Benkler, Y. (2006). The Wealth of Networks: How Social Production Transforms Markets and Freedom. Yale University Press, New Haven.

Fitzgerald, B. and O'Brien, D. (2005). Digital sampling and culture jamming in a remix world: What does the law allow? Media and Arts Law Review, 10(4), 279-298. Retrieved from

Jenkins, H. (2006). Convergence Culture: Where old and new media collide. Retrieved from

Jenkins, H. (2006). 
Welcome to convergence culture. Retrieved from

Knobel, M. and Lankshear, C. (2008). Remix: The art and craft of endless hybridization. Journal of Adolescent & Adult Literacy, 52(1), 22-33. Retrieved from

Lessig, L. (2004). Remix: Making art and commerce thrive in the hybrid economy. Penguin, New York.

Lessig, L (2010). Re-examining the remix. Retrieved from

Lynskey, D. (2013). Harlem Shake: Could it kill sampling? The Guardian. Retrieved from 

The Harlem Shake Hits 1 Billion Views (2013, April 4). The Visible Measures Blog. Retrieved from

McKinley, J. (2013, March 10). Surprise hit was a shock for artists heard on it. New York Times. Retrieved from


  1. Great post and Flickr presentation on remix culture Sylvia. I really enjoyed the case study you presented on the Harlem Shake highlighting intellectual property. Fascinating to see how things will play out in terms of ownership, credit, and royalties. Rodrigues, Delgado and Musson are claiming the music, but the real phenomenon has been the participatory remix activity around the videos. Your topic highlights how unprepared we are to deal with issues like this as digital media explodes globally, and more and more people have unprecedented access to music sampling. I see that we both found Lessig to be a great resource for this topic. Lessig's comment that "culture as a whole can be seen as a remix", is a perspective I share with you. I really appreciated how mainstream and relevant your topic was to remix culture!

  2. Hi Sylvia, I really enjoyed the Flickr stream and your very interesting array of pictures and academic insight to demonstrate the span of remix creation. I lost a lot of time actually looking at the other videos of this phenom on YouTube. Now that I know how to do this dance – thanks to (Professor Locke) I have to find a dance floor soon ☺

    I am encouraged to see that copyright owners are taking a more relaxed stance on remixing -- for example, the Gangnam Dance video -- also being remixed across the world and in violation of copyright violation that is not being pursued. I find this encouraging, the owners no doubt recognizing that the revenue streams created from the collective buzz is enough.
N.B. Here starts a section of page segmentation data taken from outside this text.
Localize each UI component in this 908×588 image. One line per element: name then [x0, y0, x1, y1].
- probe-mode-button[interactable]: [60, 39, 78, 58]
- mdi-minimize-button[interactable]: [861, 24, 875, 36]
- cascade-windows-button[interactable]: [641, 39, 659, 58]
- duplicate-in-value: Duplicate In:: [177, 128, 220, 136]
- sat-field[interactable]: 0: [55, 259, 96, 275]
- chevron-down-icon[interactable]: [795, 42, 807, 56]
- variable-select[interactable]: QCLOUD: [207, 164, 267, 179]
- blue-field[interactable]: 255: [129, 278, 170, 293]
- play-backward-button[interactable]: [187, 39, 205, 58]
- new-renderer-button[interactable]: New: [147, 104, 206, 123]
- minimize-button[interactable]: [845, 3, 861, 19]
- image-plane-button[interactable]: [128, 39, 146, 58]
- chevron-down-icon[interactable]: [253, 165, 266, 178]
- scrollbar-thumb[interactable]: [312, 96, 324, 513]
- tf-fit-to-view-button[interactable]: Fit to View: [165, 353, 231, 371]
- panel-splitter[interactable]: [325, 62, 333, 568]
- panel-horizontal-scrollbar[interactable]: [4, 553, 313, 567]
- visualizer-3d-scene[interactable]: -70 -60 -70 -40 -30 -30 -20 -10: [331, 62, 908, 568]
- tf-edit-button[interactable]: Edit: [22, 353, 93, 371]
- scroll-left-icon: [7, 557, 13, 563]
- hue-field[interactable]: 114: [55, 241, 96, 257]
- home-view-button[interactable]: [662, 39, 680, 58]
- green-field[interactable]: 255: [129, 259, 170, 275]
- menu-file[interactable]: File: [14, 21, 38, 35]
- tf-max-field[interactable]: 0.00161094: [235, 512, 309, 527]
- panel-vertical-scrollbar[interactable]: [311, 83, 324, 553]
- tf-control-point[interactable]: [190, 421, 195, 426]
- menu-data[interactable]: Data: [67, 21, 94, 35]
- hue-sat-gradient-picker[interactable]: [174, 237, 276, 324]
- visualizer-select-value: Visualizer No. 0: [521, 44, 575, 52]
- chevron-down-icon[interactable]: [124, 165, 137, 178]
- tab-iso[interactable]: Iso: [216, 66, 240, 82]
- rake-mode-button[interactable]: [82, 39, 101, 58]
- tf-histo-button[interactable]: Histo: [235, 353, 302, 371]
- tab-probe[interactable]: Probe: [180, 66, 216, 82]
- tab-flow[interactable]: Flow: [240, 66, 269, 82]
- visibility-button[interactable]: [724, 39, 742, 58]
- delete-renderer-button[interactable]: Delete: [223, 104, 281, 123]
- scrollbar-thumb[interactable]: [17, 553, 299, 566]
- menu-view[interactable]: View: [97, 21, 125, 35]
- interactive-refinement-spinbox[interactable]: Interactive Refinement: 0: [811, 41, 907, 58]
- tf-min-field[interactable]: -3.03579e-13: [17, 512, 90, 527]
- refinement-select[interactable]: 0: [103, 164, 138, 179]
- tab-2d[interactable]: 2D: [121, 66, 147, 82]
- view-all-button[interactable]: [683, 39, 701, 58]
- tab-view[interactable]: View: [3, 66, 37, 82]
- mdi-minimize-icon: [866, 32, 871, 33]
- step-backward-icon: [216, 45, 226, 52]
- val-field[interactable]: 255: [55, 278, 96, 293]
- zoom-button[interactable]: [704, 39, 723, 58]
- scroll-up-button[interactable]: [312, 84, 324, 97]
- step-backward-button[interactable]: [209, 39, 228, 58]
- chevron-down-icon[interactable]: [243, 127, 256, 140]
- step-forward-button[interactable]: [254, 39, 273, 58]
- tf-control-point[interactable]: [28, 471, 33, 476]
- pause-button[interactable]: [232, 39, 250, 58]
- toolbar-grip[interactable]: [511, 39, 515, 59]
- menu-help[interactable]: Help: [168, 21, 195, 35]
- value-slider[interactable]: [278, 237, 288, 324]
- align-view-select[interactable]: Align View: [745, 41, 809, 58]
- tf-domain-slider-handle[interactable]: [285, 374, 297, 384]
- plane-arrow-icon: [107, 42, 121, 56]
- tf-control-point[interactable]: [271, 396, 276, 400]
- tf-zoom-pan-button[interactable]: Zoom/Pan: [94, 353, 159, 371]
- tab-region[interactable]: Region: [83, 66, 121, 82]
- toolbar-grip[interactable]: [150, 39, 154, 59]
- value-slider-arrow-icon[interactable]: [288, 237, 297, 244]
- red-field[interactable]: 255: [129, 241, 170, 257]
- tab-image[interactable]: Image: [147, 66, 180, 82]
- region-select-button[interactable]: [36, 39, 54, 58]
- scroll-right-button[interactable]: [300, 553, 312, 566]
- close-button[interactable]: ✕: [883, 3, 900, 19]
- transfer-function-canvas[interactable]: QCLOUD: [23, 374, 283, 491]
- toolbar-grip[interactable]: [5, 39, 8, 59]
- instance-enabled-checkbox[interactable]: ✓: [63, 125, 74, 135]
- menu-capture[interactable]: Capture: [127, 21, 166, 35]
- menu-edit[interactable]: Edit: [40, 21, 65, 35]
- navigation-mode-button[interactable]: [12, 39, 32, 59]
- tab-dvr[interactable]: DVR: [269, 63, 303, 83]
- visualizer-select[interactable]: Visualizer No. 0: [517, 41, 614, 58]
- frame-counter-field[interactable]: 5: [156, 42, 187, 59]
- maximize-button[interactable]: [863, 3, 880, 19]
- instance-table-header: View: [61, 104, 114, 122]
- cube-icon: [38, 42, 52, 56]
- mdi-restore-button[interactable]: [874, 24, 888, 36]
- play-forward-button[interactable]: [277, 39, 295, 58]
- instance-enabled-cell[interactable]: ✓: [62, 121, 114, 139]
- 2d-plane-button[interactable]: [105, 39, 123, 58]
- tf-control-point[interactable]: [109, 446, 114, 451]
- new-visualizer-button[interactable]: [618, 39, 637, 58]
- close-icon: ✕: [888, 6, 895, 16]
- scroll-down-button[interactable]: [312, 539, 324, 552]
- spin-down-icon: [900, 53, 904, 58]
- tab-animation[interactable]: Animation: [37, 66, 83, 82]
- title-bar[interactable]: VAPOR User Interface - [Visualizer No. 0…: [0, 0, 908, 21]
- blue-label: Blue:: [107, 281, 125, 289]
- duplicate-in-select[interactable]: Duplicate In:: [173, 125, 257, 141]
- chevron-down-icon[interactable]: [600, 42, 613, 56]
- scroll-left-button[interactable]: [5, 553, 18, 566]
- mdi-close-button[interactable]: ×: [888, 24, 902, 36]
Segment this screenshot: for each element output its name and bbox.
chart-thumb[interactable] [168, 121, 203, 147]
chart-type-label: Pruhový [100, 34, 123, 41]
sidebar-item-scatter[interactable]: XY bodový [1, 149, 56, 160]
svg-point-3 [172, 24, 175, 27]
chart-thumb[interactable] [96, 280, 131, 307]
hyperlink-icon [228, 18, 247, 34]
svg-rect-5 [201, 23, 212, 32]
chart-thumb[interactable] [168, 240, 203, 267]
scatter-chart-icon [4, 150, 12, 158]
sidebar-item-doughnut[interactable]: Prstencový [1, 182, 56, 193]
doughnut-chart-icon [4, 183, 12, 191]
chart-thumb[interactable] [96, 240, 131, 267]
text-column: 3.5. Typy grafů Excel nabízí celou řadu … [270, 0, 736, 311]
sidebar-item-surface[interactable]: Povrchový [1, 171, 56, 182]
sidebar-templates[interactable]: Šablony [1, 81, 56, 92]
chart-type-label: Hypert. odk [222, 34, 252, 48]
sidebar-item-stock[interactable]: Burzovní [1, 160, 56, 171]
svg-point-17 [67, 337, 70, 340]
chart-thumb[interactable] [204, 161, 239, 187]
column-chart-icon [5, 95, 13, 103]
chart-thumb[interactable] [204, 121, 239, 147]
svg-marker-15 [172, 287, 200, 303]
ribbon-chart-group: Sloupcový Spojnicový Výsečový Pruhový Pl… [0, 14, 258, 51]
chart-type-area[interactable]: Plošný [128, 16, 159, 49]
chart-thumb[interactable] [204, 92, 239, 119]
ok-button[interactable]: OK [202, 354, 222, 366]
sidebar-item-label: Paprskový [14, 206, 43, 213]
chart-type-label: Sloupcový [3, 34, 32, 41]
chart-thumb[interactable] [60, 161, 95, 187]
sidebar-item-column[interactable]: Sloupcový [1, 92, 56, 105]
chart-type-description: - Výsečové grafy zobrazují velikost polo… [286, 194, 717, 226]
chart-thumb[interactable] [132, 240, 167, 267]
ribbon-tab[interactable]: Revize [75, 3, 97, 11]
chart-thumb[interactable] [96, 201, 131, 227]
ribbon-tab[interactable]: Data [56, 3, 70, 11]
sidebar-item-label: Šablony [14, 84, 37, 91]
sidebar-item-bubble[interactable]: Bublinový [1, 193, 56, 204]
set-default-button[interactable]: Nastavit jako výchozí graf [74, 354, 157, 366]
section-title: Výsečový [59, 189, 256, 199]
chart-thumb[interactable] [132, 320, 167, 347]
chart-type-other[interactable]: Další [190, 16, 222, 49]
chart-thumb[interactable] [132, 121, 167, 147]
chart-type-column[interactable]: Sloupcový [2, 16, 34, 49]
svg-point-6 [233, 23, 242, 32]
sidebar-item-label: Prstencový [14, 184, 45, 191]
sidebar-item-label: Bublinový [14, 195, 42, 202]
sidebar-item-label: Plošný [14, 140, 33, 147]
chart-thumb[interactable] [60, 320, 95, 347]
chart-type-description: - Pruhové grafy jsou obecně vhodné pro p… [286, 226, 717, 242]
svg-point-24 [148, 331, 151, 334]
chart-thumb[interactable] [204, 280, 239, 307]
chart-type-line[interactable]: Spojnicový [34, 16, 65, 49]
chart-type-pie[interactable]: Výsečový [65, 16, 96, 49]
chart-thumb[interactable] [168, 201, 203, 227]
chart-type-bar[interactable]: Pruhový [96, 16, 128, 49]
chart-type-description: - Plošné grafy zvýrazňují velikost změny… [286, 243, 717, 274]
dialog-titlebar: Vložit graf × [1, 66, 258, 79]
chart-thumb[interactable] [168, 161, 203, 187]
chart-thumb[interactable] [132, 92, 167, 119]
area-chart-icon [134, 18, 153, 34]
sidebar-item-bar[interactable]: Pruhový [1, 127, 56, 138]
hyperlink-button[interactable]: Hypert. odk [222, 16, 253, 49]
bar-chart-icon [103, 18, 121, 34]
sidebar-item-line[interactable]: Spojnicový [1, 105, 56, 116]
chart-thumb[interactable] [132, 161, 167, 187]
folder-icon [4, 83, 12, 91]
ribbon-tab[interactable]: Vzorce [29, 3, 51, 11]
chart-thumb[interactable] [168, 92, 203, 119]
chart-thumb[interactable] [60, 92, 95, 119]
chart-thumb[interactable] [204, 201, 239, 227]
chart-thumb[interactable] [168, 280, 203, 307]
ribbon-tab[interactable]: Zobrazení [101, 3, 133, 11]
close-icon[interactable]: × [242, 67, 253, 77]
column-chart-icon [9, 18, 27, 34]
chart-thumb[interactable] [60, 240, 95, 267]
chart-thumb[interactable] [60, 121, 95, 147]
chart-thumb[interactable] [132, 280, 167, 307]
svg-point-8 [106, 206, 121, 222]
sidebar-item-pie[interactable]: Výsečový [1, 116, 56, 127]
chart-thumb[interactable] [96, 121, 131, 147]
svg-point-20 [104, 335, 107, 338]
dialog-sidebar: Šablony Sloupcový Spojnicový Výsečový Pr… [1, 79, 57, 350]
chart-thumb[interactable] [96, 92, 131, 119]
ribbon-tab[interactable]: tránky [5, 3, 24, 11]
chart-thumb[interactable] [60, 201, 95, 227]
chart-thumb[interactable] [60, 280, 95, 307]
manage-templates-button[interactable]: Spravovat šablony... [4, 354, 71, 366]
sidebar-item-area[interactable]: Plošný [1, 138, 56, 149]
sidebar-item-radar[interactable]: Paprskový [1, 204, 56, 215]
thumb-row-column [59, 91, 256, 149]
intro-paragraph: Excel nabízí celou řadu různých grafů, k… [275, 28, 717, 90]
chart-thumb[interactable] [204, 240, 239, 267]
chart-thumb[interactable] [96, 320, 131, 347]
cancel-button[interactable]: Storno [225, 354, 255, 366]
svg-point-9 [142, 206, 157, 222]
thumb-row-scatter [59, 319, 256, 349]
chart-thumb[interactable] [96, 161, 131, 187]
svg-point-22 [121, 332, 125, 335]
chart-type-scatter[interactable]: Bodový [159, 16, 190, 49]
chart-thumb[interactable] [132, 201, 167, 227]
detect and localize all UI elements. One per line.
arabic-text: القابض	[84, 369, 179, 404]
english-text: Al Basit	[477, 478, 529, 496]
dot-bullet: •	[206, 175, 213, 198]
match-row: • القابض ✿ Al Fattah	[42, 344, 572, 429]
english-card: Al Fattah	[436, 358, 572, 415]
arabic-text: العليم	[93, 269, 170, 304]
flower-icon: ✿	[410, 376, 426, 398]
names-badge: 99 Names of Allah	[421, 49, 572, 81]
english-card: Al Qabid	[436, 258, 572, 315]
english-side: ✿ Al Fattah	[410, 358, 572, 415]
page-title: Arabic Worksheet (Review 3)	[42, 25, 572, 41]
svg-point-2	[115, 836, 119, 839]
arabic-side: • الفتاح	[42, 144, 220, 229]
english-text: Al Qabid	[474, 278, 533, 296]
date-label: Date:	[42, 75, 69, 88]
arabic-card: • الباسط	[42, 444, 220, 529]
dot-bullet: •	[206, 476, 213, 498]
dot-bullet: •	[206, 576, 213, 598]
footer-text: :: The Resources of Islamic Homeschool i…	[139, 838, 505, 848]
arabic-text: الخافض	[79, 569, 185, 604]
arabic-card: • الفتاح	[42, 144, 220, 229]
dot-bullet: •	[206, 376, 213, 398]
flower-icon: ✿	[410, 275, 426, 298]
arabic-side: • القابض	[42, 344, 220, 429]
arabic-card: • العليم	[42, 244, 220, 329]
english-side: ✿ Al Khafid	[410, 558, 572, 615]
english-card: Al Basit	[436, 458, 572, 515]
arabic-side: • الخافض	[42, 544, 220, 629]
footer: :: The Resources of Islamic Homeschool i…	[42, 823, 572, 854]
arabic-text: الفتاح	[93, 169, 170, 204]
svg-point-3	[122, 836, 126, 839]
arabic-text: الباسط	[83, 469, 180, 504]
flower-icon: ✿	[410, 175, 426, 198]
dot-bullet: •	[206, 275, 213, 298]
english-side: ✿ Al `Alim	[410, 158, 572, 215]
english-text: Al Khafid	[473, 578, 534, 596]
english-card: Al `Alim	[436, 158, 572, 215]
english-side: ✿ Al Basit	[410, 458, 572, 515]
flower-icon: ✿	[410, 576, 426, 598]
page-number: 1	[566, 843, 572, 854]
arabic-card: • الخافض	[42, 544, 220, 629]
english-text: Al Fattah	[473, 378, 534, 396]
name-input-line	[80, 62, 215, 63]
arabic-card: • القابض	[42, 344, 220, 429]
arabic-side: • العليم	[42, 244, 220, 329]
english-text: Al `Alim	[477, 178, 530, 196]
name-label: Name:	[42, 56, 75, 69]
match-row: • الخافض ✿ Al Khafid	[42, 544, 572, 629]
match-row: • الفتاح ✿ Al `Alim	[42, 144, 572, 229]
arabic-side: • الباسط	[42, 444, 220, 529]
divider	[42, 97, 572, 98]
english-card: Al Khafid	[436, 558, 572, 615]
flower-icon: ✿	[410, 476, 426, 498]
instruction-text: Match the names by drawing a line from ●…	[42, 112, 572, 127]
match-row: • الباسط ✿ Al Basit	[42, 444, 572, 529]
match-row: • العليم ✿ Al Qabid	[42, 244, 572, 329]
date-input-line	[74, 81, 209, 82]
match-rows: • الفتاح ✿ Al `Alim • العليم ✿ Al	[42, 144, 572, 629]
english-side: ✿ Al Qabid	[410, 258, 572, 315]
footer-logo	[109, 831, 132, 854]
    I took a peek at all the video renditions of the Harlem Shuffle (the Gangnam Dance too). I guess some things are just irresistible in terms of wanting to copy. No doubt there will be an academic doing a long term study on what goes viral and why – but it seems to certainly center firmly on music and dancing – those basic human tribal instincts. YouTube is an amazing reflection of our culture and our folklore.